Zambie: l'Etat renonce au procès de 54 séparatistes

29 novembre 2013 à 14h46 par La rédaction


Lusaka (AFP)

La justice zambienne a classé sans suite vendredi les poursuites contre 54 séparatistes du Barotseland (ouest) passibles de la peine de mort pour haute trahison, après avoir déjà renoncé à poursuivre 30 autres militants ce mois-ci. 

Le parquet a décidé de ne pas continuer les poursuites contre le groupe, a indiqué le juge Aridah Chulu, sans préciser les raisons de cette décision.

"Je retire les poursuites mais je voudrais vous prévenir que vous pourriez être à nouveau arrêté pour les mêmes faits", a déclaré M. Chulu, sans préciser s'il faisait allusion à une possible récidive ou à une possible réouverture du même dossier.

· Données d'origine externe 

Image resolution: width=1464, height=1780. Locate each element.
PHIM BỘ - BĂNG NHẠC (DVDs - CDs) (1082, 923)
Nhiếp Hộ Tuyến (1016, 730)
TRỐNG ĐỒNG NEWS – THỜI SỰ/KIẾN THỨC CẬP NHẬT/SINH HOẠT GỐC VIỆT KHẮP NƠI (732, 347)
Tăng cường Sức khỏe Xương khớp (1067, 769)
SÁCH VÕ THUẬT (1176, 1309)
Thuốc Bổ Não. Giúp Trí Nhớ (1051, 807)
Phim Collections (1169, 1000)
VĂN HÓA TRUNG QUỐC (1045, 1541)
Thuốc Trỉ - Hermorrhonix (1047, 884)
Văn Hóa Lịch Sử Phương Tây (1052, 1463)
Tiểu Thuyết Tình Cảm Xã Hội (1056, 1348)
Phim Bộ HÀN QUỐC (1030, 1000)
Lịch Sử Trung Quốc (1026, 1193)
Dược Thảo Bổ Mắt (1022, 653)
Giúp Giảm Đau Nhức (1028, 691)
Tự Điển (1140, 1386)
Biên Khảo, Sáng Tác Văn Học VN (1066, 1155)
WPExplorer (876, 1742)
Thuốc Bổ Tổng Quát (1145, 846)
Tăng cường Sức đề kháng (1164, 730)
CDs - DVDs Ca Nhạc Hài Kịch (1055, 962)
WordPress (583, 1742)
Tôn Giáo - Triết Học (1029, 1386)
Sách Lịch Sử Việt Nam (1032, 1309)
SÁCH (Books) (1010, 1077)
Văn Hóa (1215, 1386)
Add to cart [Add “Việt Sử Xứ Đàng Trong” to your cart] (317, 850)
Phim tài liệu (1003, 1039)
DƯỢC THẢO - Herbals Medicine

Les prévenus, pour la plupart issus de la tribu des Lozi, avaient été arrêtés en août lors d'un coup de filet contre le mouvement indépendantiste de cette province pauvre, ancien royaume africain puis protectorat britannique, et rattachée à la Zambie en 1964 lors de la décolonisation.

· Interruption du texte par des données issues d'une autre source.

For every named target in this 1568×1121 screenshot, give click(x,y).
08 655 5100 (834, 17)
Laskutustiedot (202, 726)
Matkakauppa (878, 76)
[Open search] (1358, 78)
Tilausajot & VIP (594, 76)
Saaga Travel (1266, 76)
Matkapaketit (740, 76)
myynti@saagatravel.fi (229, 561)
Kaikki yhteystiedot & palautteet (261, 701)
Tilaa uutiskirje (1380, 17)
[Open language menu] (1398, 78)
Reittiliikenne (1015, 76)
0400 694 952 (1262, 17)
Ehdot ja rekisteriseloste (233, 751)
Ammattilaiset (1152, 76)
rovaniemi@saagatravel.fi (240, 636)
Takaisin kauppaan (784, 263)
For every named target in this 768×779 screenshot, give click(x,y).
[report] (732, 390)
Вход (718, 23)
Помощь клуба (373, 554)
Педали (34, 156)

Ils étaient en train de hisser leur drapeau et de scander des slogans hostiles au pouvoir central.

"C'est une victoire pour le peuple du Barotseland, et pas pour la Zambie.C'était un procès politique et nous allons pouvoir rentrer dans notre pays", a commenté Muleta Kalaluka, un membre du groupe.

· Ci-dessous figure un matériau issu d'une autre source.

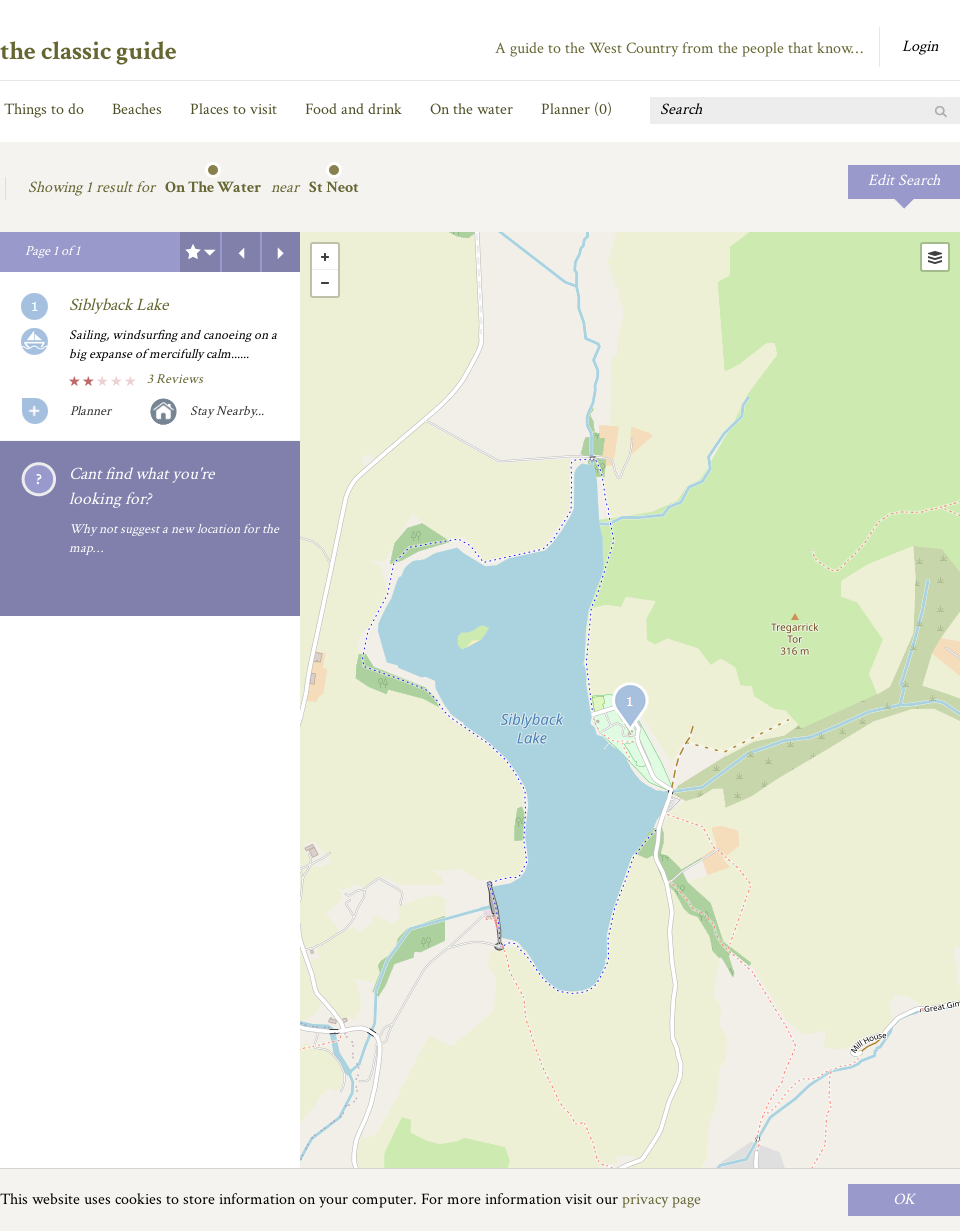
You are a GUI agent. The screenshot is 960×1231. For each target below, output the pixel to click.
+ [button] (325, 257)
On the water (471, 109)
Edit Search (904, 180)
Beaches (137, 109)
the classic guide (88, 51)
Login (920, 46)
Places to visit (233, 109)
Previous (241, 252)
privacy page (661, 1199)
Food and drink (353, 109)
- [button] (325, 283)
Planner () (576, 109)
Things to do (44, 109)
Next (281, 252)
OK (904, 1199)
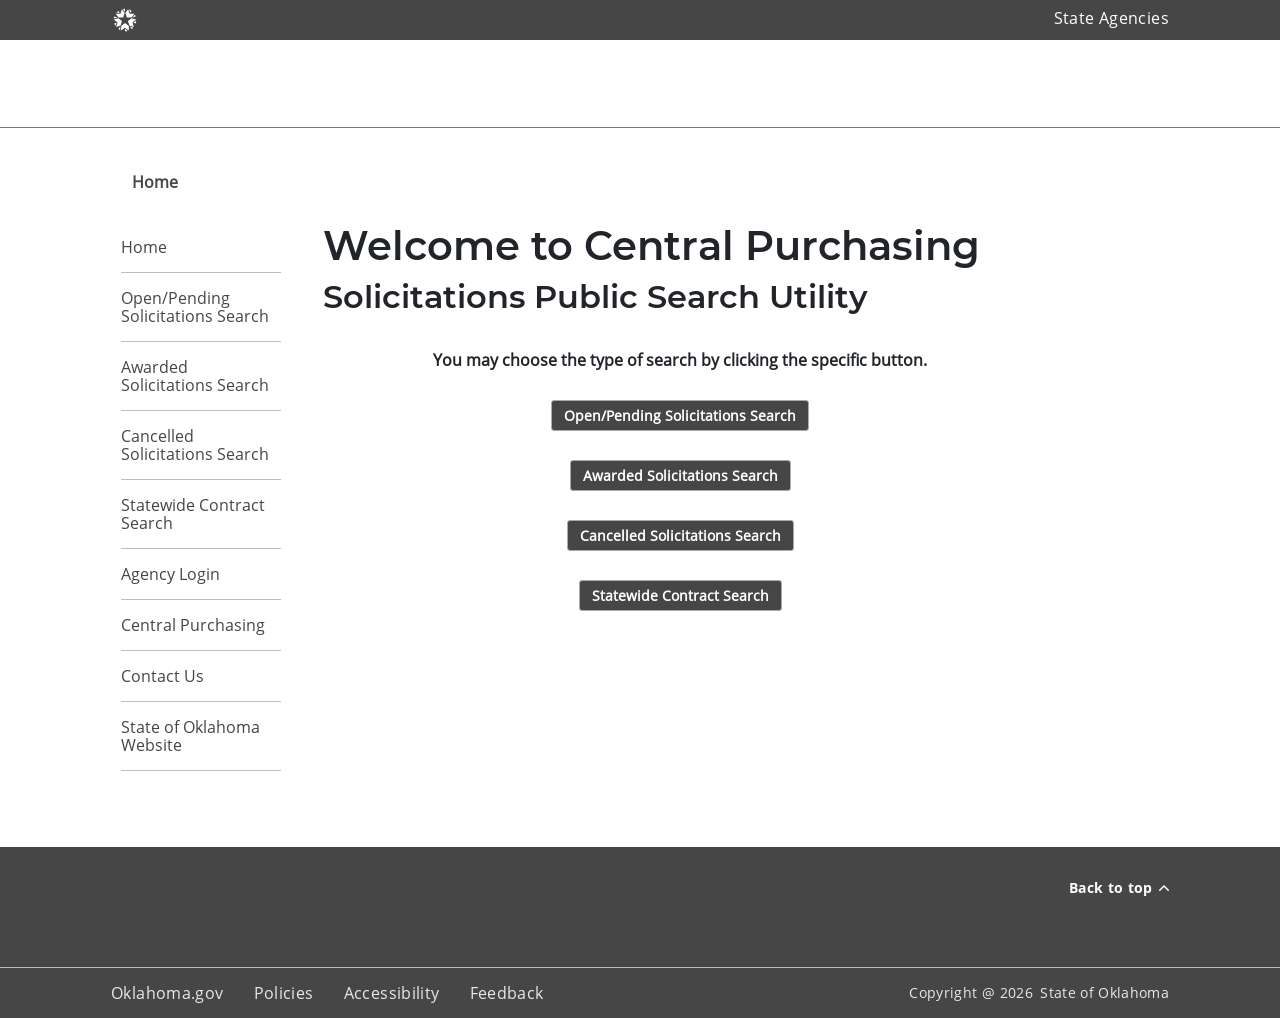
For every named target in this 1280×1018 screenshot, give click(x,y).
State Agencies (1111, 18)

Le procès s'annonçait comme un événement judiciaire en Zambie.

Les tensions indépendantistes au Barotseland sont restées en sommeil jusqu'aux années 1990, mais ont repris depuis l'arrivée au pouvoir de l'actuel président Michael Sata.

En janvier 2012, la police avait interrompu une réunion publique de militants en tirant à balles réelles, provoquant une émeute qui s'était soldée par la mort de deux personnes dans la ville de Mongu.

L'an dernier, le président avait estimé que toute concession faite à la tribu Lozi risquait de créer un précédent, dans un pays qui compte plus de 70 groupes éthniques.

Selon un accord avec le premier président zambien, Kenneth Kaunda, la région devait bénéficier d'un régime de gouvernement local permettant une certaine autonomie mais les Lozi affirment que cet accord, important pour la distribution des terres, n'a jamais été respecté.Ils accusent Lusaka de négliger le développement de la région.La Zambie est le premier producteur de cuivre africain.